Casey Johnson started as a sculptor, and his carved and compiled curvilinear forms recall the works of greats like Isamu Noguchi and Constantin Brâncuși.
Since the North Carolina designer began making functional objects, he has gravitated toward materials that let him play with artistic flourishes. Wood is now his primary medium.
"It’s an organic, living and breathing material that expands and contracts and has all kinds of surprises," Johnson says. "Although my designs are typically very clean and controlled, I’m working with a material that is imperfectly beautiful. It is always a dance."
That artisanal approach keeps his work feeling personal even as his studio responds to growing demand. In pieces like a recently commissioned custom desk, the interplay of hand, tool, and material enlivens the object’s varied surface textures and, Johnson says, "reminds us of our humanity in a world of plastic and mass production."
Learn more about Johnson by reading the Q&A below.
Hometown: Black Mountain, North Carolina
Describe what you make in 140 characters. I make furniture, sculptures, and everything in between
What's the last thing you designed? We are currently working on pair of sculpted Shoji-inspired doors in the studio.
Do you have a daily creative ritual? The creative process ebbs and flows for me. I’m normally found in the middle of designing, making/carving, or managing my team during production. When I’m designing, I’m typically somewhere comfortable at home with no distractions—this is at night most times when my kids are in bed and it’s quiet. When I’m actively making or carving in the studio, I’m typically listening to music or a podcast. The good days are when you find the flow and can stay in it without getting pulled in too many directions.
How do you procrastinate? I don’t typically procrastinate, but when I do it’s probably on a project for my own home.
What everyday object would you like to redesign? Why? Redesigning is not something I think about often. I’m more interested in designing new forms or compositions that sometimes happen to be a functional object or act as furniture.
Who are your heroes (in design, in life, in both)? In design, my heroes are mostly sculptors. I’m always drawn to Martin Puryear, JB Blunk, Isamu Noguchi, Constantin Brâncuși, Henry Moore, and Barbara Hepworth. In life, my hero is definitely my resilient and amazing wife, Amy. Without her support and strength I would struggle through so many of life’s challenges.
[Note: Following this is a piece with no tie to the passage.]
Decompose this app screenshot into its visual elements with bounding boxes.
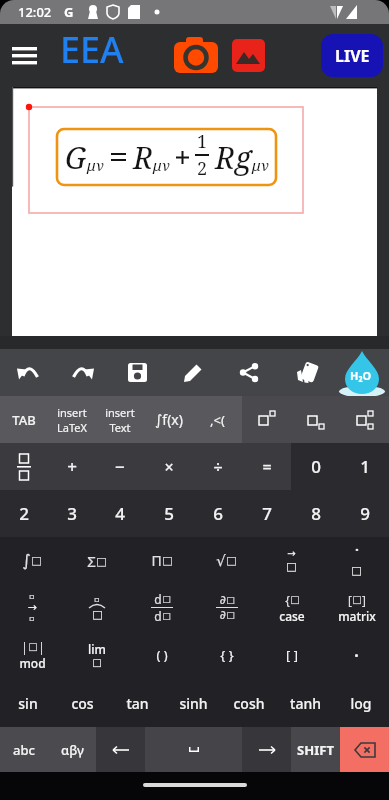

What skill would you most like to learn? I'd love to learn more culinary skills. I feel like there is something intuitive with putting flavors together in a way that is similar to the flow of making sculptures.
What is your most treasured possession? My most treasured possession is probably my angle grinder I use for power carving.
What’s your earliest memory of an encounter with design? We are all born into the built and designed environment. Wherever people are, there is design. For that matter even without people there is design. We just take what we see in our world and collaborate with what already exists. My earliest memory is probably watching my mother knit blankets on the couch, her hands constantly moving in repetitive form to craft patterns and texture.
What contemporary design trend do you despise? I honestly don’t even think about it.
Finish this statement: All design should... be honest.
What's in your dream house? I would love to design my own house one day and fill it with sculptures and furniture created by myself and my friends. It would be bomewhere surrounded by nature or a space that brings the outside in, a place for contemplation, and something peaceful.
How do you want design to be different after we emerge from the pandemic? I think design will evolve no mater what the circumstances.
How can the design world be more inclusive? The design community can be more inclusive by opening more doors to marginalized communities and supporting work made by marginalized people. There has been progress in many ways, but we still have a long way to go to level the playing field. I’m not an expert by any means, but there is still favoritism based on economic status, race, and gender."
What do you wish non-designers understood about the design industry? That’s it’s not all glamorous. It’s mostly blood sweat and tears.